Annihilation products. This is the one you were exploring above, namely that the interface between matter and antimatter domains would produce photons. As you expect, this is indeed well-trodden territory. No excesses in suitably redshifted photon fluxes are seen, and based on observed distributions of matter in the universe and constraints on matter densities in the intergalactic medium, current data is sufficient to exclude the presence of matter/antimatter boundaries in the observable universe.
Cosmic rays. Our little pocket of space is bombarded by cosmic rays. These come from numerous processes at solar system, galactic, and intergalactic scales. Most of these cosmic rays are boring things like electrons and protons, but antimatter can also appear. Barring new physics, this antimatter comes from collisions of ordinary cosmic rays with other regular matter in the universe or in violent processes like supernovae and gamma ray bursts. The more complicated the antimatter gets, though, the harder it is to make using mundane physics. Antiprotons? Not that hard to make. Antideuterons? Sure. Antihelium-3? Pretty rare. Antihelium-4? Very rare.
The space-based experiment AMS is designed to measure cosmic ray fluxes. Among its science goals is measuring the antimatter cosmic ray fluxes near Earth to look for anomalies. An important note, though, is that estimates for the rates of the “rare” stuff are hard to build, and different attempts at this lead to widely varying predictions. It’s just a very hard problem given available astrophysical data and our current understanding of the most violent processes and regions in the universe. Some of the AMS measurements are within the realm of “looks normal” and others are kind of weird, but nothing definitive. The first piece of potential new physics that would enter the fray is dark matter, as dark matter annihilation can lead to additional antimatter fluxes, so a lot of literature has been produced trying to tie AMS observations to dark matter theories.
There is a lot more to be said here, but I’ll pause except to note that a new balloon-based experiment called GAPS will make similar measurements soon.
Early universe dynamics. If you try to separate matter and antimatter into distinct regions, you need a mechanism to do that. There is a great corpus of cosmological data that gives insight into the dynamics of (anti)matter in the early universe. Cosmic microwave background radiation, large-scale structure (e.g., superclusters, filaments), and more have well-measured detailed patterns that match exceeding well what would be expected if the random, entropic processes in the early universe, together with the structure-forming influence of gravity, proceeded as expected. In other words, there is no evidence that anomalous large-scale dynamics were present. One specific conclusion is that, if there were antimatter domains, they would have to still be comingled with matter domains at least until a time well after recombination, and they would be quite noticeable then.

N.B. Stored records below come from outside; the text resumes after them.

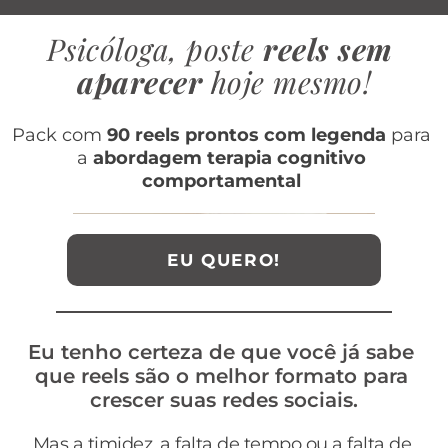
Psicóloga, poste 
reels sem 
aparecer
 hoje mesmo!
Pack com 
90 reels prontos com legenda
 para 
a
 abordagem terapia cognitivo 
comportamental 
EU QUERO!
Eu tenho certeza de que você já sabe 
que reels são o melhor formato para 
crescer suas redes sociais.
Mas a timidez, a falta de tempo ou a falta de 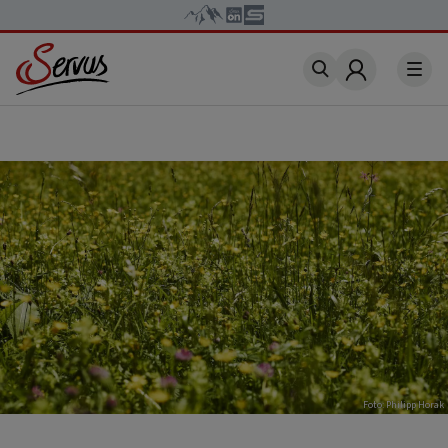
Account
Foto: Philipp Horak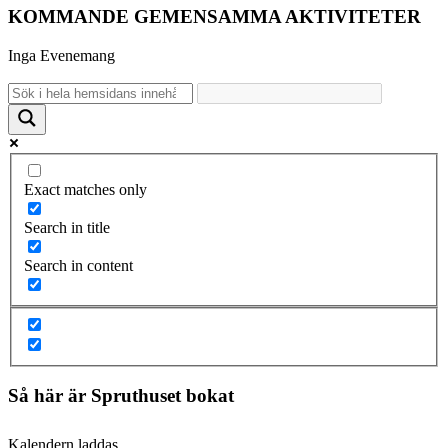
KOMMANDE GEMENSAMMA AKTIVITETER
Inga Evenemang
Exact matches only
Search in title
Search in content
Så här är Spruthuset bokat
Kalendern laddas...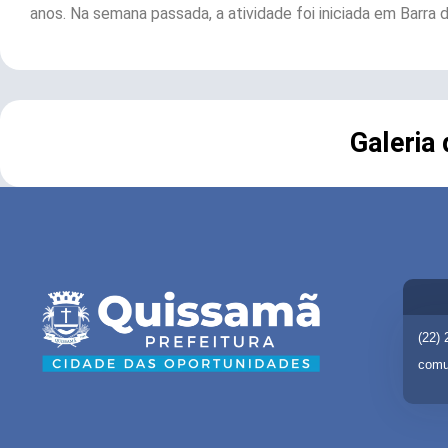
anos. Na semana passada, a atividade foi iniciada em Barra 
Galeria
(22)
comu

Baryon/photon ratio and abundances of light elements. These closely related quantities measurable through cosmological observations point to two key conclusions: there is a massive deficit of baryons relative to photons in the universe, indicating significant early (anti)baryon annihilation, and there was not “late”-time antimatter present to mess up the balance of primordial light elements, for which observations match expectations quite well.
More “how” than “why”: We know the Standard Model has all the qualitative mechanisms needed to take a hot soup of equal parts matter and antimatter and turn it into a soup with a slight excess of matter. However, the Standard Model cannot get the job done quantitatively.

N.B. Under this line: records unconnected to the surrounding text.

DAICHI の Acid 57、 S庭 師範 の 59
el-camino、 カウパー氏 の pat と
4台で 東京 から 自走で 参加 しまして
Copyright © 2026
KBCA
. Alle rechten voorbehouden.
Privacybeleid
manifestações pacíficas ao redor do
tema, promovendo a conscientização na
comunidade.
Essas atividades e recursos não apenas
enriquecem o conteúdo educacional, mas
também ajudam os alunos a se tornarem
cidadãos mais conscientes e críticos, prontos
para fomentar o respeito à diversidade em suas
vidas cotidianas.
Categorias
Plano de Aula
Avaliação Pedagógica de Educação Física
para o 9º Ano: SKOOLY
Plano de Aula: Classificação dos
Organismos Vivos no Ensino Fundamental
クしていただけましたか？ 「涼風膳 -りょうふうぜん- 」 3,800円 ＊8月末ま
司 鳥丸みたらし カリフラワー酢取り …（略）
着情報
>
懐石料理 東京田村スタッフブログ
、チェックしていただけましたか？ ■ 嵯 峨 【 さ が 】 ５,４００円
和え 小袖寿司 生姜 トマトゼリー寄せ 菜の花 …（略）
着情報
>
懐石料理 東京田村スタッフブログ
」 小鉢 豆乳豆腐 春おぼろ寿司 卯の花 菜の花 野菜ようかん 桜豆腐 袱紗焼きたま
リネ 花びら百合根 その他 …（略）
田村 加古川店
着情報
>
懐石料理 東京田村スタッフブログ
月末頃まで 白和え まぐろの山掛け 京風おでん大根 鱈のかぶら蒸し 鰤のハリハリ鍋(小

In particular, quarks are the only particles so far known to violate charge-parity symmetry, but they don’t provide enough of this crucial ingredient to get to the level of imbalance needed in the early universe (about one part per ten billion). Many particle physics experiments are searching for new sources of charge-parity symmetry violation to fill this quantitative gap.
As to “why”: the anthropic principle could be invoked here. If an asymmetry weren’t present, we wouldn’t be here asking the question.

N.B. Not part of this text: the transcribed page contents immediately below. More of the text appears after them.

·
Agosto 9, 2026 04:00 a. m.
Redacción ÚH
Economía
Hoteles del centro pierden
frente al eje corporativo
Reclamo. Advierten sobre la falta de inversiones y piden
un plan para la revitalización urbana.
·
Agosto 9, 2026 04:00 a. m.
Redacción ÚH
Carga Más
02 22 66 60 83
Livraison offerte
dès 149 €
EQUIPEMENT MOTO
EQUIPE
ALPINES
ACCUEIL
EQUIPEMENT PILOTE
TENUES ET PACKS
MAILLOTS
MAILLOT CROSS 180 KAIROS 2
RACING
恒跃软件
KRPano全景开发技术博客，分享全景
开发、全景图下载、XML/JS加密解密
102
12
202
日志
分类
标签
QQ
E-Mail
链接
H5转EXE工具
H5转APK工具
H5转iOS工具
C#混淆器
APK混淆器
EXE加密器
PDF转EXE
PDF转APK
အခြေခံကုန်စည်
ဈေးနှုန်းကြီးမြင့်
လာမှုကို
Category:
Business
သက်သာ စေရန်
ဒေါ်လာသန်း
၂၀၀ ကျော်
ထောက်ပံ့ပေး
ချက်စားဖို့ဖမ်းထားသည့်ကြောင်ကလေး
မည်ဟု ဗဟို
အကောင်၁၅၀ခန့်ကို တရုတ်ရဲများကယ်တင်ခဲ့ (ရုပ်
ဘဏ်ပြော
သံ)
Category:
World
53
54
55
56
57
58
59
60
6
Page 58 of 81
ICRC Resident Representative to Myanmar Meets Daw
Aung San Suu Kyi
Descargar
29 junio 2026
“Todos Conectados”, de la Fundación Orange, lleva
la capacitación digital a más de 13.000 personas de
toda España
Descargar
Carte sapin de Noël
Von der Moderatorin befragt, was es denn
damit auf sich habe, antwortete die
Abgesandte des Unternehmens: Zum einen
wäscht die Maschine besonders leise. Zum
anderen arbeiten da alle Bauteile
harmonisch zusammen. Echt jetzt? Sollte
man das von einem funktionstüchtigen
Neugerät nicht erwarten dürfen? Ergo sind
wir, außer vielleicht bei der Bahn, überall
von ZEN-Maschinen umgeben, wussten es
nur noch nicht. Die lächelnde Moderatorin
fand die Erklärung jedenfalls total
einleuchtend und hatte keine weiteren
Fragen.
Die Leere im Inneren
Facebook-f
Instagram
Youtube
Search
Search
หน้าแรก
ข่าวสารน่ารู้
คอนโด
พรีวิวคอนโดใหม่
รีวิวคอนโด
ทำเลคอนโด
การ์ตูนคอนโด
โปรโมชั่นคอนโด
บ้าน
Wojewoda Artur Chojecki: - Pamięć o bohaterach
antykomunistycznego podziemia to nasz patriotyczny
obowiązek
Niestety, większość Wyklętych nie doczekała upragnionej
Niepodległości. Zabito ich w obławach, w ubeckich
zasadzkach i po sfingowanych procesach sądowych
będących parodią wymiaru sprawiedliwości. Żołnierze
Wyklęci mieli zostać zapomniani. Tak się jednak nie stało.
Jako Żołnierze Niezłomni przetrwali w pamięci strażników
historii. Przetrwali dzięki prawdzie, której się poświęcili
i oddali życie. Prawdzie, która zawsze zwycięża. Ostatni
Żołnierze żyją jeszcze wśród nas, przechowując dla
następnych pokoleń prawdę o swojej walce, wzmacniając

Matter/antimatter annihilation is very well studied in the lab, as it’s not hard to make antimatter for study. The details of any particular annihilation will depend on the particles involved and how “hard” they’re hitting each other. Using your language, it’s definitely more the “sudden upon contact” picture than any sort of fizzing sensation upon approach. If instead of individual particles you wanted to contemplate a hypothetical block of anti-material in empty space smacking into a regular matter block, then the first moments of contact would release enough energy to vaporize the two blocks entirely, halting any further macroscopic annihilation.